Symmetric python word matrix using nltk

Question

Symmetric python word matrix using nltk

I am trying to create a symmetric matrix of words from a text document.

For example: text = "Barbara is good. Barbara is friends with Benny, Benny is bad."

I signed a text document using nltk. Now I want to calculate how many times other words appear in one sentence. From the above text, I want to create a matrix below:

Barbara good friends Benny bad Barbara 2 1 1 1 0 good 1 1 0 0 0 friends 1 0 1 1 0 Benny 1 0 1 2 1 bad 0 0 1 1 1

Note that the diagonal is the word frequency. As Barbara appears with Barbara in the sentence as often as there are Barbara. I hope not to retrain, but this is not a big problem if the code gets too complicated.

+4

python nltk text-mining

mumpy Jul 03 '13 at 21:53

source share

2 answers

I would first set up something like the following. Perhaps something to add to the tokenization; although there was no need for your example.

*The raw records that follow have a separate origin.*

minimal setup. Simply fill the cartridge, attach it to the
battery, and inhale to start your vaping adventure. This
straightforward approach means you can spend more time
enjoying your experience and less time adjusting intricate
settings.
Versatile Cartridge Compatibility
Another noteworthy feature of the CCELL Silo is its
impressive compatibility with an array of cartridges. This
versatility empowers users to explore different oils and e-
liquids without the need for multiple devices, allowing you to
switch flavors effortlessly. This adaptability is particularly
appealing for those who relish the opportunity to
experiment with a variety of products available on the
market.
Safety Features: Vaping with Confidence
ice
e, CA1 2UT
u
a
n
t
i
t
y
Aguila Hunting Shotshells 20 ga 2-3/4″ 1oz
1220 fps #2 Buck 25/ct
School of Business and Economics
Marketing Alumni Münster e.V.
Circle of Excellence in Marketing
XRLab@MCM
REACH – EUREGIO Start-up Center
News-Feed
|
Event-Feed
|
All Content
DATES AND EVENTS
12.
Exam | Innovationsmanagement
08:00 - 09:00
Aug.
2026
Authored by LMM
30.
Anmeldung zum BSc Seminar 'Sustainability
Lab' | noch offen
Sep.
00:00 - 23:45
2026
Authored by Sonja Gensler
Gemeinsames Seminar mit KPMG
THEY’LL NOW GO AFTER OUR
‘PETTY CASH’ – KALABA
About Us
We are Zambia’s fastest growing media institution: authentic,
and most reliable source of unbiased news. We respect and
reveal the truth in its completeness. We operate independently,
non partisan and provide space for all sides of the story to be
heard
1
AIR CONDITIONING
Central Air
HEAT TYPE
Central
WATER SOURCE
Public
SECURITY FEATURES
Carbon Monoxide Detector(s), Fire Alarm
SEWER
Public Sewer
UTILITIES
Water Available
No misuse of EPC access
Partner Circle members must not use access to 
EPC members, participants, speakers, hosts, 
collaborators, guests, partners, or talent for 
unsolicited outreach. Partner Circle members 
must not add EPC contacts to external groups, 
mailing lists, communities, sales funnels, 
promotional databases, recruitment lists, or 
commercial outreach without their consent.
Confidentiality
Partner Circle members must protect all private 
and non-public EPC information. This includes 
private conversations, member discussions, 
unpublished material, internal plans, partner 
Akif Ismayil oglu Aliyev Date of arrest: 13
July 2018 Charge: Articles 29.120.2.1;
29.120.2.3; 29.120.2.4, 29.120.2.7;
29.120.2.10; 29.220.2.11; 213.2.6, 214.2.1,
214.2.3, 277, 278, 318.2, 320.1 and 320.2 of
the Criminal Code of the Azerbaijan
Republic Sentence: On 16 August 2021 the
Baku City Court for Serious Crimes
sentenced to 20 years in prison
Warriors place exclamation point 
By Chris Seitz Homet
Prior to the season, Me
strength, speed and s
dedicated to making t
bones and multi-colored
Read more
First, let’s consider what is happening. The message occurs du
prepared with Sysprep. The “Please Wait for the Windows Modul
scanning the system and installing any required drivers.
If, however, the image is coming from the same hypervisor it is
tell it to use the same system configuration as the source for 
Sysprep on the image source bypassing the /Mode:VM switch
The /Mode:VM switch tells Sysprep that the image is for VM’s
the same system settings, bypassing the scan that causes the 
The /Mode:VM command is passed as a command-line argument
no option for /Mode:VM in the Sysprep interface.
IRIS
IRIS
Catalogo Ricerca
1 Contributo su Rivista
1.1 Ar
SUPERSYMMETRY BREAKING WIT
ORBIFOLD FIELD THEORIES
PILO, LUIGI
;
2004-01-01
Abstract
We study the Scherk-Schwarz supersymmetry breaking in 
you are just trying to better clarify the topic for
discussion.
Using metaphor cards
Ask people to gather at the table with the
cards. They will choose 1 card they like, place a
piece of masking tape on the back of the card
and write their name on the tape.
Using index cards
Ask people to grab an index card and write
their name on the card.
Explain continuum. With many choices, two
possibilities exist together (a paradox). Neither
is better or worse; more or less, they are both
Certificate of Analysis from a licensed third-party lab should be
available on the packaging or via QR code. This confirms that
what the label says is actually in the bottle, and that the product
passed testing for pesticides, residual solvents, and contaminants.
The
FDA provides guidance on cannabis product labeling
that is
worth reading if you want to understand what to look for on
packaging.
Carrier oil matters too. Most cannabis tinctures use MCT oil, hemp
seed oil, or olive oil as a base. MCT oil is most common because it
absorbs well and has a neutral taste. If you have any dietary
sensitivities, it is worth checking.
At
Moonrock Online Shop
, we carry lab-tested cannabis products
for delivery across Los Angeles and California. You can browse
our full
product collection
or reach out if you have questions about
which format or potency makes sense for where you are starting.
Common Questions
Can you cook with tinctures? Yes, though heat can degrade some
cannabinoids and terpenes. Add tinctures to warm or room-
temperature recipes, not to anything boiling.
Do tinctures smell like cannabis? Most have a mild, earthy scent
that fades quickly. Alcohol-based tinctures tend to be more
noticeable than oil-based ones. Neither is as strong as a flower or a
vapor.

 text = """Barbara is good. Barbara is friends with Benny. Benny is bad.""" allwords = text.replace('.','').split(' ') word_to_index = {} index_to_word = {} index = 0 for word in allwords: if word not in word_to_index: word_to_index[word] = index index_to_word[index] = word index += 1 word_count = index >>> index_to_word {0: 'Barbara', 1: 'is', 2: 'good', 3: 'friends', 4: 'with', 5: 'Benny', 6: 'bad'} >>> word_to_index {'Barbara': 0, 'Benny': 5, 'bad': 6, 'friends': 3, 'good': 2, 'is': 1, 'with': 4}

Then declare the matrix of the required size (word_count x word_count); possibly using numpy like

 import numpy matrix = numpy.zeros((word_count, word_count))

or just a nested list:

 matrix = [None,]*word_count for i in range(word_count): matrix[i] = [0,]*word_count

Note that this is complicated, and something like matrix = [[0]*word_count]*word_count will not work, as it will make a list with 7 references to the same internal array (for example, if you try this code and then do matrix[0][1] = 1 , you will find matrix[1][1] , matrix[2][1] , etc. will also be changed to 1).

Then you just need to sort through your sentences.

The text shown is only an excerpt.